What is Proof: Definition and 999 Discussions

A mathematical proof is an inferential argument for a mathematical statement, showing that the stated assumptions logically guarantee the conclusion. The argument may use other previously established statements, such as theorems; but every proof can, in principle, be constructed using only certain basic or original assumptions known as axioms, along with the accepted rules of inference. Proofs are examples of exhaustive deductive reasoning which establish logical certainty, to be distinguished from empirical arguments or non-exhaustive inductive reasoning which establish "reasonable expectation". Presenting many cases in which the statement holds is not enough for a proof, which must demonstrate that the statement is true in all possible cases. An unproven proposition that is believed to be true is known as a conjecture, or a hypothesis if frequently used as an assumption for further mathematical work.Proofs employ logic expressed in mathematical symbols, along with natural language which usually admits some ambiguity.
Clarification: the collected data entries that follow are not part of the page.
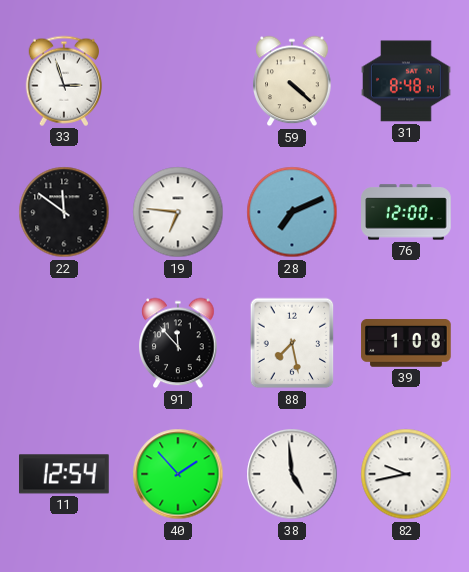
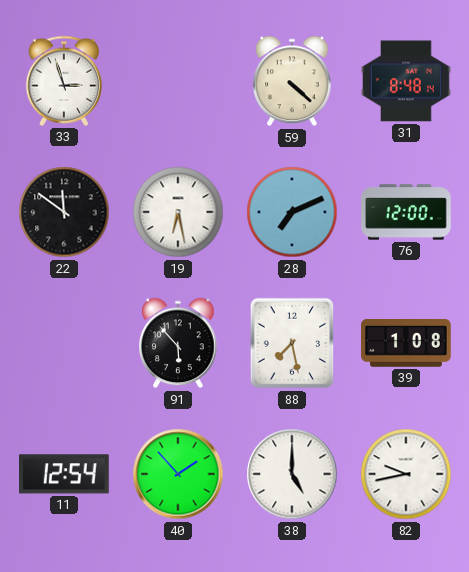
19: 6:46 -> 6:28
91: 11:53 -> 5:53
38: 4:59 -> 5:00
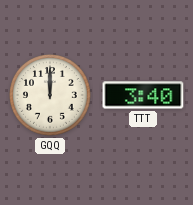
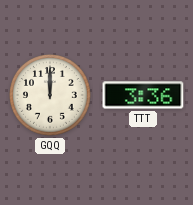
TTT: 3:40 -> 3:36
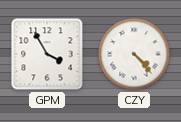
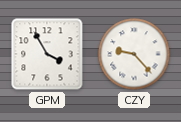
CZY: 4:23 -> 9:23
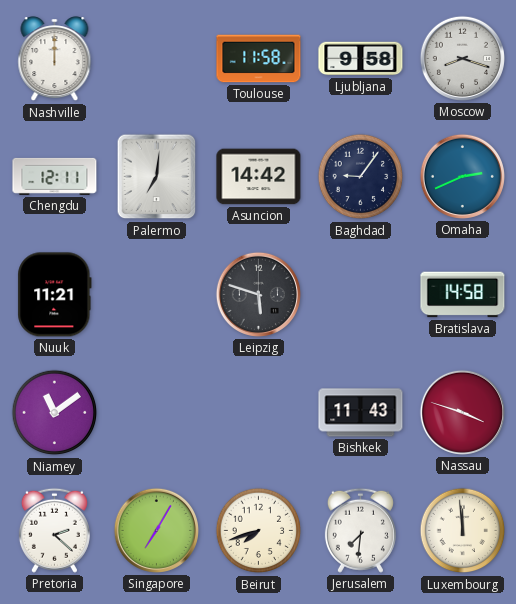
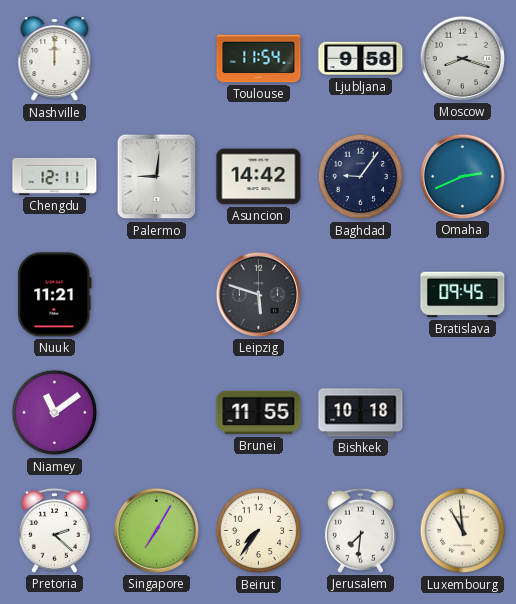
Toulouse: 11:58 -> 11:54
Palermo: 7:01 -> 9:01
Bratislava: 14:58 -> 09:45
Brunei: none -> 11:55
Bishkek: 11:43 -> 10:18
Nassau: 3:48 -> none
Beirut: 7:42 -> 7:36
Luxembourg: 11:59 -> 10:59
In most mathematical literature, proofs are written in terms of rigorous informal logic. Purely formal proofs, written fully in symbolic language without the involvement of natural language, are considered in proof theory. The distinction between formal and informal proofs has led to much examination of current and historical mathematical practice, quasi-empiricism in mathematics, and so-called folk mathematics, oral traditions in the mainstream mathematical community or in other cultures. The philosophy of mathematics is concerned with the role of language and logic in proofs, and mathematics as a language.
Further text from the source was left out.